I took one of those silly tests on social media: Everyone has a perfect Christmas tree. What’s yours? I laughed when this popped up. A Christmas tree made with piled up laundry. Perfect. I am not particularly “grinchy” or ” bah-humbug,” but I had a hard time feeling the spirit of the season. And I wondered if putting up a tree really mattered?

Last year when I was teaching in Pueblo, the students had something called Segunda. It was a like a HUGE yard sale set up in the gym where students could shop for their families. One of my students who bullied and tormented everyone for sport surprised me with a necklace. It was a horseshoe charm with a rose and a four leaf clover. It really touched me because I know she put some thought into choosing it for me. I hung it on my rearview mirror along with a tin flower I bought from a homeless girl.

I totaled my car last May and I was so shaken that I didn’t get the necklace or flower out of the car afterwards. When I realized that they got left behind, I called the salvage yard and someone rescued them for me. The necklace and flower are hanging over the rearview mirror in my replacement car. Every time, I get in the car, I think of those two girls–the homeless girl, using her creativity to turn trash into treasure and Surenaty, so angry and broken, yet a glimmer of soft and sweet still in her core.

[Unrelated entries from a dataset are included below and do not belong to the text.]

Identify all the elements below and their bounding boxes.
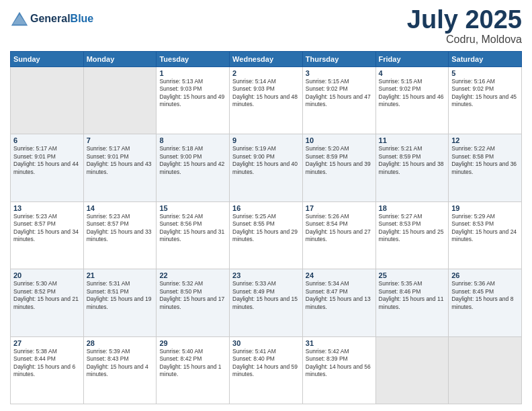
calendar-cell: 25Sunrise: 5:35 AMSunset: 8:46 PMDayligh… <box>375 269 449 336</box>
day-info: Sunrise: 5:13 AMSunset: 9:03 PMDaylight:… <box>159 78 226 109</box>
day-info: Sunrise: 5:26 AMSunset: 8:54 PMDaylight:… <box>306 213 373 244</box>
day-info: Sunrise: 5:38 AMSunset: 8:44 PMDaylight:… <box>13 348 81 379</box>
calendar-cell: 18Sunrise: 5:27 AMSunset: 8:53 PMDayligh… <box>375 201 449 269</box>
day-info: Sunrise: 5:41 AMSunset: 8:40 PMDaylight:… <box>232 348 300 379</box>
calendar-cell: 10Sunrise: 5:20 AMSunset: 8:59 PMDayligh… <box>302 134 375 201</box>
calendar-body: 1Sunrise: 5:13 AMSunset: 9:03 PMDaylight… <box>11 67 522 404</box>
calendar-table: Sunday Monday Tuesday Wednesday Thursday… <box>10 51 522 404</box>
col-monday: Monday <box>83 52 157 67</box>
day-number: 10 <box>306 136 373 144</box>
header-row: Sunday Monday Tuesday Wednesday Thursday… <box>11 52 522 67</box>
day-number: 4 <box>379 69 446 77</box>
day-number: 7 <box>87 136 154 144</box>
title-block: July 2025 Codru, Moldova <box>407 7 522 46</box>
calendar-cell: 15Sunrise: 5:24 AMSunset: 8:56 PMDayligh… <box>157 201 230 269</box>
day-number: 16 <box>232 204 300 212</box>
day-number: 19 <box>451 204 519 212</box>
day-info: Sunrise: 5:18 AMSunset: 9:00 PMDaylight:… <box>159 145 226 176</box>
calendar-cell <box>375 336 449 404</box>
calendar-cell <box>11 67 84 134</box>
calendar-cell: 14Sunrise: 5:23 AMSunset: 8:57 PMDayligh… <box>83 201 157 269</box>
calendar-cell: 26Sunrise: 5:36 AMSunset: 8:45 PMDayligh… <box>449 269 522 336</box>
calendar-cell: 6Sunrise: 5:17 AMSunset: 9:01 PMDaylight… <box>11 134 84 201</box>
day-info: Sunrise: 5:16 AMSunset: 9:02 PMDaylight:… <box>451 78 519 109</box>
day-info: Sunrise: 5:21 AMSunset: 8:59 PMDaylight:… <box>379 145 446 176</box>
calendar-cell: 1Sunrise: 5:13 AMSunset: 9:03 PMDaylight… <box>157 67 230 134</box>
calendar-header: Sunday Monday Tuesday Wednesday Thursday… <box>11 52 522 67</box>
calendar-cell: 11Sunrise: 5:21 AMSunset: 8:59 PMDayligh… <box>375 134 449 201</box>
day-info: Sunrise: 5:32 AMSunset: 8:50 PMDaylight:… <box>159 280 226 311</box>
day-number: 31 <box>306 339 373 347</box>
day-number: 13 <box>13 204 81 212</box>
calendar-cell: 2Sunrise: 5:14 AMSunset: 9:03 PMDaylight… <box>230 67 303 134</box>
day-number: 22 <box>159 271 226 279</box>
day-info: Sunrise: 5:22 AMSunset: 8:58 PMDaylight:… <box>451 145 519 176</box>
calendar-cell: 13Sunrise: 5:23 AMSunset: 8:57 PMDayligh… <box>11 201 84 269</box>
day-number: 14 <box>87 204 154 212</box>
calendar-cell: 16Sunrise: 5:25 AMSunset: 8:55 PMDayligh… <box>230 201 303 269</box>
day-number: 25 <box>379 271 446 279</box>
col-friday: Friday <box>375 52 449 67</box>
svg-marker-1 <box>13 14 27 24</box>
col-wednesday: Wednesday <box>230 52 303 67</box>
calendar-cell: 4Sunrise: 5:15 AMSunset: 9:02 PMDaylight… <box>375 67 449 134</box>
day-info: Sunrise: 5:20 AMSunset: 8:59 PMDaylight:… <box>306 145 373 176</box>
calendar-cell: 29Sunrise: 5:40 AMSunset: 8:42 PMDayligh… <box>157 336 230 404</box>
day-number: 3 <box>306 69 373 77</box>
week-row-3: 13Sunrise: 5:23 AMSunset: 8:57 PMDayligh… <box>11 201 522 269</box>
calendar-cell <box>449 336 522 404</box>
day-number: 28 <box>87 339 154 347</box>
day-number: 11 <box>379 136 446 144</box>
calendar-cell <box>83 67 157 134</box>
calendar-cell: 27Sunrise: 5:38 AMSunset: 8:44 PMDayligh… <box>11 336 84 404</box>
calendar-cell: 19Sunrise: 5:29 AMSunset: 8:53 PMDayligh… <box>449 201 522 269</box>
week-row-2: 6Sunrise: 5:17 AMSunset: 9:01 PMDaylight… <box>11 134 522 201</box>
day-number: 27 <box>13 339 81 347</box>
day-number: 17 <box>306 204 373 212</box>
calendar-cell: 7Sunrise: 5:17 AMSunset: 9:01 PMDaylight… <box>83 134 157 201</box>
day-info: Sunrise: 5:23 AMSunset: 8:57 PMDaylight:… <box>13 213 81 244</box>
day-number: 29 <box>159 339 226 347</box>
col-saturday: Saturday <box>449 52 522 67</box>
day-info: Sunrise: 5:17 AMSunset: 9:01 PMDaylight:… <box>87 145 154 176</box>
day-info: Sunrise: 5:36 AMSunset: 8:45 PMDaylight:… <box>451 280 519 311</box>
day-info: Sunrise: 5:31 AMSunset: 8:51 PMDaylight:… <box>87 280 154 311</box>
logo: GeneralBlue <box>10 9 93 28</box>
day-number: 23 <box>232 271 300 279</box>
day-info: Sunrise: 5:42 AMSunset: 8:39 PMDaylight:… <box>306 348 373 379</box>
day-number: 21 <box>87 271 154 279</box>
header: GeneralBlue July 2025 Codru, Moldova <box>10 7 522 46</box>
calendar-cell: 3Sunrise: 5:15 AMSunset: 9:02 PMDaylight… <box>302 67 375 134</box>
day-info: Sunrise: 5:30 AMSunset: 8:52 PMDaylight:… <box>13 280 81 311</box>
calendar-cell: 12Sunrise: 5:22 AMSunset: 8:58 PMDayligh… <box>449 134 522 201</box>
day-info: Sunrise: 5:39 AMSunset: 8:43 PMDaylight:… <box>87 348 154 379</box>
calendar-cell: 8Sunrise: 5:18 AMSunset: 9:00 PMDaylight… <box>157 134 230 201</box>
calendar-cell: 24Sunrise: 5:34 AMSunset: 8:47 PMDayligh… <box>302 269 375 336</box>
calendar-cell: 17Sunrise: 5:26 AMSunset: 8:54 PMDayligh… <box>302 201 375 269</box>
day-info: Sunrise: 5:15 AMSunset: 9:02 PMDaylight:… <box>306 78 373 109</box>
day-number: 26 <box>451 271 519 279</box>
day-number: 15 <box>159 204 226 212</box>
col-tuesday: Tuesday <box>157 52 230 67</box>
calendar-cell: 23Sunrise: 5:33 AMSunset: 8:49 PMDayligh… <box>230 269 303 336</box>
week-row-5: 27Sunrise: 5:38 AMSunset: 8:44 PMDayligh… <box>11 336 522 404</box>
col-sunday: Sunday <box>11 52 84 67</box>
day-number: 24 <box>306 271 373 279</box>
day-number: 18 <box>379 204 446 212</box>
day-number: 1 <box>159 69 226 77</box>
week-row-4: 20Sunrise: 5:30 AMSunset: 8:52 PMDayligh… <box>11 269 522 336</box>
calendar-cell: 30Sunrise: 5:41 AMSunset: 8:40 PMDayligh… <box>230 336 303 404</box>
week-row-1: 1Sunrise: 5:13 AMSunset: 9:03 PMDaylight… <box>11 67 522 134</box>
col-thursday: Thursday <box>302 52 375 67</box>
calendar-cell: 9Sunrise: 5:19 AMSunset: 9:00 PMDaylight… <box>230 134 303 201</box>
calendar-cell: 20Sunrise: 5:30 AMSunset: 8:52 PMDayligh… <box>11 269 84 336</box>
day-info: Sunrise: 5:29 AMSunset: 8:53 PMDaylight:… <box>451 213 519 244</box>
calendar-cell: 28Sunrise: 5:39 AMSunset: 8:43 PMDayligh… <box>83 336 157 404</box>
day-number: 8 <box>159 136 226 144</box>
day-info: Sunrise: 5:34 AMSunset: 8:47 PMDaylight:… <box>306 280 373 311</box>
calendar-cell: 5Sunrise: 5:16 AMSunset: 9:02 PMDaylight… <box>449 67 522 134</box>
day-info: Sunrise: 5:40 AMSunset: 8:42 PMDaylight:… <box>159 348 226 379</box>
calendar-cell: 21Sunrise: 5:31 AMSunset: 8:51 PMDayligh… <box>83 269 157 336</box>
day-info: Sunrise: 5:35 AMSunset: 8:46 PMDaylight:… <box>379 280 446 311</box>
calendar-cell: 22Sunrise: 5:32 AMSunset: 8:50 PMDayligh… <box>157 269 230 336</box>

But what do they have to do with Christmas? Nothing, except Christmas always makes me think about all that I have and all the people who have nothing. It makes me feel indulgent and spoiled, but at the same time bereft and a tiny bit orphaned. I vacillate between wanting to decorate the house and skipping Christmas all together. I went down a wormhole of looking for cheap flights to take myself anyplace, but here for the holidays.

To add to the frantic, but ambivalent emotions about the holiday is the stress of being in a classroom at this time of year. Kids fall apart. Yes, they are excited and ready for a break, but at the same time a change in routine is coming and many students are facing two weeks at home in chaotic situations. Who knows what will happen? Kids who normally are well-behaved all of a sudden are losing control. I really understand. So this year more than ever, there is not letting up on routine. My job is to keep things on an even keel and forge ahead. But it’s been exhausting and I have gotten home and fallen asleep, putting off getting the house ready for Christmas. No lights. No tree. No presents.

I can home from work on Monday and the Christmas tree had been set up. The decorations were half on and the star on top was really crooked, but the point is my son wanted to make me happy. I am grateful that he knows it is Christmas. There have been times in the past years when I was unsure that things like seasons and holidays registered with him. I finished putting ornaments on the tree and straightened the star. School will be over today and my daughter will be home in a few days and I am finally feeling a bit of the holiday magic creeping into my soul.

I guess when it comes right down to it, Christmas to me isn’t about the tree and lights and finding the perfect gift, but like anyone, I can get caught up in the sparkle. I actually wonder what it would be like to create a tree of laundry and gather around it with my family. I am sure we would still laugh and make memories, because the magic of Christmas for me is really about love, and I have that in abundance.